- **What is needed**
When you write out the listing, keep every word as it stands and drop the pictures.

- **Data**

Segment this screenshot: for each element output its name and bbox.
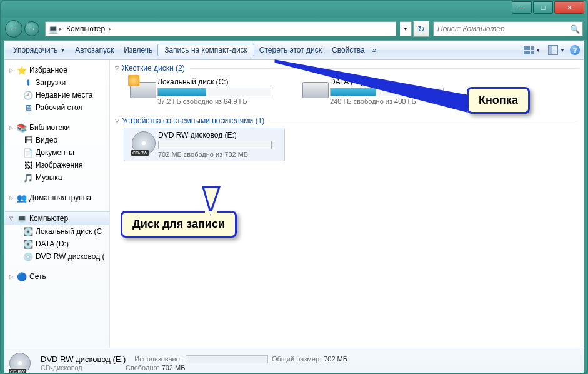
sidebar-libraries[interactable]: ▷📚Библиотеки bbox=[4, 121, 109, 134]
help-button[interactable]: ? bbox=[570, 45, 580, 55]
download-icon: ⬇ bbox=[23, 78, 33, 88]
sidebar-item-recent[interactable]: 🕘Недавние места bbox=[4, 89, 109, 101]
eject-button[interactable]: Извлечь bbox=[119, 44, 157, 56]
sidebar-item-dvd[interactable]: 💿DVD RW дисковод ( bbox=[4, 250, 109, 263]
back-button[interactable]: ← bbox=[5, 20, 22, 38]
details-pane: CD-RW DVD RW дисковод (E:) Использовано:… bbox=[4, 348, 584, 374]
computer-icon: 💻 bbox=[48, 24, 58, 34]
sidebar-computer[interactable]: ▽💻Компьютер bbox=[4, 211, 109, 225]
drive-icon bbox=[302, 82, 329, 98]
disc-icon: CD-RW bbox=[132, 131, 156, 155]
annotation-button-label: Кнопка bbox=[467, 87, 530, 114]
total-label: Общий размер: bbox=[272, 355, 321, 363]
navigation-pane: ▷⭐Избранное ⬇Загрузки 🕘Недавние места 🖥Р… bbox=[4, 60, 110, 348]
search-box[interactable]: 🔍 bbox=[433, 21, 583, 36]
sidebar-homegroup[interactable]: ▷👥Домашняя группа bbox=[4, 191, 109, 204]
burn-to-disc-button[interactable]: Запись на компакт-диск bbox=[157, 44, 254, 56]
details-icon: CD-RW bbox=[9, 353, 37, 373]
drive-dvd-rw[interactable]: CD-RW DVD RW дисковод (E:) 702 МБ свобод… bbox=[124, 128, 285, 161]
drive-free-text: 702 МБ свободно из 702 МБ bbox=[158, 151, 279, 158]
drive-c[interactable]: Локальный диск (C:) 37,2 ГБ свободно из … bbox=[124, 75, 284, 108]
usage-bar bbox=[157, 88, 271, 96]
details-name: DVD RW дисковод (E:) bbox=[41, 355, 126, 364]
refresh-button[interactable]: ↻ bbox=[413, 21, 429, 37]
autoplay-button[interactable]: Автозапуск bbox=[70, 44, 119, 56]
more-commands-button[interactable]: » bbox=[370, 44, 379, 56]
chevron-right-icon: ▸ bbox=[107, 26, 113, 32]
preview-pane-button[interactable]: ▼ bbox=[546, 43, 567, 57]
drive-d[interactable]: DATA (D:) 240 ГБ свободно из 400 ГБ bbox=[296, 75, 456, 108]
usage-bar bbox=[330, 88, 444, 96]
picture-icon: 🖼 bbox=[23, 160, 33, 170]
collapse-icon: ▽ bbox=[115, 118, 119, 124]
sidebar-item-music[interactable]: 🎵Музыка bbox=[4, 171, 109, 184]
drive-name: DATA (D:) bbox=[330, 78, 451, 86]
properties-button[interactable]: Свойства bbox=[327, 44, 370, 56]
sidebar-item-pictures[interactable]: 🖼Изображения bbox=[4, 159, 109, 171]
chevron-down-icon: ▼ bbox=[60, 48, 65, 53]
chevron-right-icon: ▸ bbox=[58, 26, 64, 32]
erase-disc-button[interactable]: Стереть этот диск bbox=[254, 44, 327, 56]
close-button[interactable]: ✕ bbox=[554, 1, 584, 14]
computer-icon: 💻 bbox=[17, 213, 27, 223]
address-bar[interactable]: 💻 ▸ Компьютер ▸ bbox=[45, 21, 396, 36]
video-icon: 🎞 bbox=[23, 135, 33, 145]
drive-free-text: 37,2 ГБ свободно из 64,9 ГБ bbox=[157, 98, 279, 105]
category-removable[interactable]: ▽Устройства со съемными носителями (1) bbox=[115, 115, 579, 126]
chevron-down-icon: ▼ bbox=[536, 48, 541, 53]
details-type: CD-дисковод bbox=[41, 364, 126, 371]
recent-icon: 🕘 bbox=[23, 90, 33, 100]
desktop-icon: 🖥 bbox=[23, 103, 33, 113]
drive-icon: 💽 bbox=[23, 226, 33, 236]
sidebar-favorites[interactable]: ▷⭐Избранное bbox=[4, 64, 109, 76]
disc-icon: 💿 bbox=[23, 251, 33, 261]
document-icon: 📄 bbox=[23, 148, 33, 158]
search-input[interactable] bbox=[436, 21, 570, 36]
music-icon: 🎵 bbox=[23, 173, 33, 183]
star-icon: ⭐ bbox=[17, 65, 27, 75]
minimize-button[interactable]: ─ bbox=[512, 1, 532, 14]
total-value: 702 МБ bbox=[324, 355, 347, 363]
collapse-icon: ▽ bbox=[115, 65, 119, 71]
drive-icon: 💽 bbox=[23, 239, 33, 249]
navigation-row: ← → 💻 ▸ Компьютер ▸ ▾ ↻ 🔍 bbox=[1, 18, 587, 40]
drive-free-text: 240 ГБ свободно из 400 ГБ bbox=[330, 98, 451, 105]
drive-icon bbox=[130, 82, 156, 98]
category-hard-drives[interactable]: ▽Жесткие диски (2) bbox=[115, 63, 579, 74]
refresh-icon: ↻ bbox=[417, 24, 425, 34]
used-label: Использовано: bbox=[134, 355, 182, 363]
homegroup-icon: 👥 bbox=[17, 193, 27, 203]
address-dropdown[interactable]: ▾ bbox=[400, 21, 412, 36]
breadcrumb-location[interactable]: Компьютер bbox=[64, 23, 107, 34]
sidebar-item-video[interactable]: 🎞Видео bbox=[4, 134, 109, 146]
command-toolbar: Упорядочить▼ Автозапуск Извлечь Запись н… bbox=[4, 41, 584, 60]
annotation-disc-label: Диск для записи bbox=[121, 211, 237, 238]
window-titlebar: ─ □ ✕ bbox=[1, 1, 587, 18]
sidebar-item-drive-d[interactable]: 💽DATA (D:) bbox=[4, 238, 109, 250]
sidebar-item-drive-c[interactable]: 💽Локальный диск (C bbox=[4, 225, 109, 238]
sidebar-item-downloads[interactable]: ⬇Загрузки bbox=[4, 76, 109, 89]
search-icon: 🔍 bbox=[570, 24, 580, 34]
drive-name: DVD RW дисковод (E:) bbox=[158, 131, 279, 139]
sidebar-network[interactable]: ▷🔵Сеть bbox=[4, 270, 109, 283]
free-value: 702 МБ bbox=[162, 364, 186, 371]
usage-bar bbox=[186, 355, 268, 363]
chevron-down-icon: ▾ bbox=[404, 26, 407, 32]
grid-icon bbox=[524, 46, 534, 54]
sidebar-item-desktop[interactable]: 🖥Рабочий стол bbox=[4, 101, 109, 114]
pane-icon bbox=[548, 45, 558, 55]
network-icon: 🔵 bbox=[17, 271, 27, 281]
explorer-frame: Упорядочить▼ Автозапуск Извлечь Запись н… bbox=[4, 40, 584, 371]
view-mode-button[interactable]: ▼ bbox=[521, 44, 543, 56]
free-label: Свободно: bbox=[126, 364, 159, 371]
organize-menu[interactable]: Упорядочить▼ bbox=[8, 44, 70, 56]
forward-button[interactable]: → bbox=[24, 21, 39, 36]
usage-bar bbox=[158, 141, 272, 149]
maximize-button[interactable]: □ bbox=[533, 1, 553, 14]
library-icon: 📚 bbox=[17, 123, 27, 133]
drive-name: Локальный диск (C:) bbox=[157, 78, 279, 86]
chevron-down-icon: ▼ bbox=[560, 48, 565, 53]
sidebar-item-documents[interactable]: 📄Документы bbox=[4, 146, 109, 159]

- **Problem solution**
Segment this screenshot: for each element output its name and bbox.
sidebar-libraries[interactable]: ▷📚Библиотеки bbox=[4, 121, 109, 134]
help-button[interactable]: ? bbox=[570, 45, 580, 55]
download-icon: ⬇ bbox=[23, 78, 33, 88]
sidebar-item-recent[interactable]: 🕘Недавние места bbox=[4, 89, 109, 101]
eject-button[interactable]: Извлечь bbox=[119, 44, 157, 56]
sidebar-item-dvd[interactable]: 💿DVD RW дисковод ( bbox=[4, 250, 109, 263]
back-button[interactable]: ← bbox=[5, 20, 22, 38]
details-pane: CD-RW DVD RW дисковод (E:) Использовано:… bbox=[4, 348, 584, 374]
computer-icon: 💻 bbox=[48, 24, 58, 34]
sidebar-computer[interactable]: ▽💻Компьютер bbox=[4, 211, 109, 225]
drive-icon bbox=[302, 82, 329, 98]
disc-icon: CD-RW bbox=[132, 131, 156, 155]
annotation-button-label: Кнопка bbox=[467, 87, 530, 114]
total-label: Общий размер: bbox=[272, 355, 321, 363]
navigation-pane: ▷⭐Избранное ⬇Загрузки 🕘Недавние места 🖥Р… bbox=[4, 60, 110, 348]
search-box[interactable]: 🔍 bbox=[433, 21, 583, 36]
sidebar-homegroup[interactable]: ▷👥Домашняя группа bbox=[4, 191, 109, 204]
burn-to-disc-button[interactable]: Запись на компакт-диск bbox=[157, 44, 254, 56]
details-icon: CD-RW bbox=[9, 353, 37, 373]
drive-dvd-rw[interactable]: CD-RW DVD RW дисковод (E:) 702 МБ свобод… bbox=[124, 128, 285, 161]
drive-free-text: 702 МБ свободно из 702 МБ bbox=[158, 151, 279, 158]
drive-c[interactable]: Локальный диск (C:) 37,2 ГБ свободно из … bbox=[124, 75, 284, 108]
usage-bar bbox=[157, 88, 271, 96]
details-name: DVD RW дисковод (E:) bbox=[41, 355, 126, 364]
refresh-button[interactable]: ↻ bbox=[413, 21, 429, 37]
autoplay-button[interactable]: Автозапуск bbox=[70, 44, 119, 56]
more-commands-button[interactable]: » bbox=[370, 44, 379, 56]
chevron-right-icon: ▸ bbox=[107, 26, 113, 32]
preview-pane-button[interactable]: ▼ bbox=[546, 43, 567, 57]
drive-d[interactable]: DATA (D:) 240 ГБ свободно из 400 ГБ bbox=[296, 75, 456, 108]
usage-bar bbox=[330, 88, 444, 96]
picture-icon: 🖼 bbox=[23, 160, 33, 170]
collapse-icon: ▽ bbox=[115, 118, 119, 124]
sidebar-item-music[interactable]: 🎵Музыка bbox=[4, 171, 109, 184]
drive-name: DATA (D:) bbox=[330, 78, 451, 86]
properties-button[interactable]: Свойства bbox=[327, 44, 370, 56]
sidebar-item-pictures[interactable]: 🖼Изображения bbox=[4, 159, 109, 171]
chevron-down-icon: ▼ bbox=[60, 48, 65, 53]
chevron-right-icon: ▸ bbox=[58, 26, 64, 32]
erase-disc-button[interactable]: Стереть этот диск bbox=[254, 44, 327, 56]
close-button[interactable]: ✕ bbox=[554, 1, 584, 14]
computer-icon: 💻 bbox=[17, 213, 27, 223]
address-bar[interactable]: 💻 ▸ Компьютер ▸ bbox=[45, 21, 396, 36]
video-icon: 🎞 bbox=[23, 135, 33, 145]
drive-free-text: 37,2 ГБ свободно из 64,9 ГБ bbox=[157, 98, 279, 105]
category-removable[interactable]: ▽Устройства со съемными носителями (1) bbox=[115, 115, 579, 126]
chevron-down-icon: ▼ bbox=[536, 48, 541, 53]
details-type: CD-дисковод bbox=[41, 364, 126, 371]
recent-icon: 🕘 bbox=[23, 90, 33, 100]
desktop-icon: 🖥 bbox=[23, 103, 33, 113]
drive-icon: 💽 bbox=[23, 226, 33, 236]
sidebar-favorites[interactable]: ▷⭐Избранное bbox=[4, 64, 109, 76]
disc-icon: 💿 bbox=[23, 251, 33, 261]
document-icon: 📄 bbox=[23, 148, 33, 158]
search-input[interactable] bbox=[436, 21, 570, 36]
music-icon: 🎵 bbox=[23, 173, 33, 183]
star-icon: ⭐ bbox=[17, 65, 27, 75]
minimize-button[interactable]: ─ bbox=[512, 1, 532, 14]
total-value: 702 МБ bbox=[324, 355, 347, 363]
collapse-icon: ▽ bbox=[115, 65, 119, 71]
drive-icon: 💽 bbox=[23, 239, 33, 249]
navigation-row: ← → 💻 ▸ Компьютер ▸ ▾ ↻ 🔍 bbox=[1, 18, 587, 40]
drive-free-text: 240 ГБ свободно из 400 ГБ bbox=[330, 98, 451, 105]
drive-icon bbox=[130, 82, 156, 98]
category-hard-drives[interactable]: ▽Жесткие диски (2) bbox=[115, 63, 579, 74]
refresh-icon: ↻ bbox=[417, 24, 425, 34]
used-label: Использовано: bbox=[134, 355, 182, 363]
homegroup-icon: 👥 bbox=[17, 193, 27, 203]
address-dropdown[interactable]: ▾ bbox=[400, 21, 412, 36]
breadcrumb-location[interactable]: Компьютер bbox=[64, 23, 107, 34]
sidebar-item-video[interactable]: 🎞Видео bbox=[4, 134, 109, 146]
command-toolbar: Упорядочить▼ Автозапуск Извлечь Запись н… bbox=[4, 41, 584, 60]
annotation-disc-label: Диск для записи bbox=[121, 211, 237, 238]
window-titlebar: ─ □ ✕ bbox=[1, 1, 587, 18]
sidebar-item-drive-d[interactable]: 💽DATA (D:) bbox=[4, 238, 109, 250]
sidebar-item-drive-c[interactable]: 💽Локальный диск (C bbox=[4, 225, 109, 238]
sidebar-item-downloads[interactable]: ⬇Загрузки bbox=[4, 76, 109, 89]
search-icon: 🔍 bbox=[570, 24, 580, 34]
drive-name: DVD RW дисковод (E:) bbox=[158, 131, 279, 139]
sidebar-network[interactable]: ▷🔵Сеть bbox=[4, 270, 109, 283]
free-value: 702 МБ bbox=[162, 364, 186, 371]
usage-bar bbox=[186, 355, 268, 363]
chevron-down-icon: ▾ bbox=[404, 26, 407, 32]
grid-icon bbox=[524, 46, 534, 54]
sidebar-item-desktop[interactable]: 🖥Рабочий стол bbox=[4, 101, 109, 114]
pane-icon bbox=[548, 45, 558, 55]
network-icon: 🔵 bbox=[17, 271, 27, 281]
explorer-frame: Упорядочить▼ Автозапуск Извлечь Запись н… bbox=[4, 40, 584, 371]
view-mode-button[interactable]: ▼ bbox=[521, 44, 543, 56]
free-label: Свободно: bbox=[126, 364, 159, 371]
organize-menu[interactable]: Упорядочить▼ bbox=[8, 44, 70, 56]
forward-button[interactable]: → bbox=[24, 21, 39, 36]
usage-bar bbox=[158, 141, 272, 149]
maximize-button[interactable]: □ bbox=[533, 1, 553, 14]
library-icon: 📚 bbox=[17, 123, 27, 133]
drive-name: Локальный диск (C:) bbox=[157, 78, 279, 86]
chevron-down-icon: ▼ bbox=[560, 48, 565, 53]
sidebar-item-documents[interactable]: 📄Документы bbox=[4, 146, 109, 159]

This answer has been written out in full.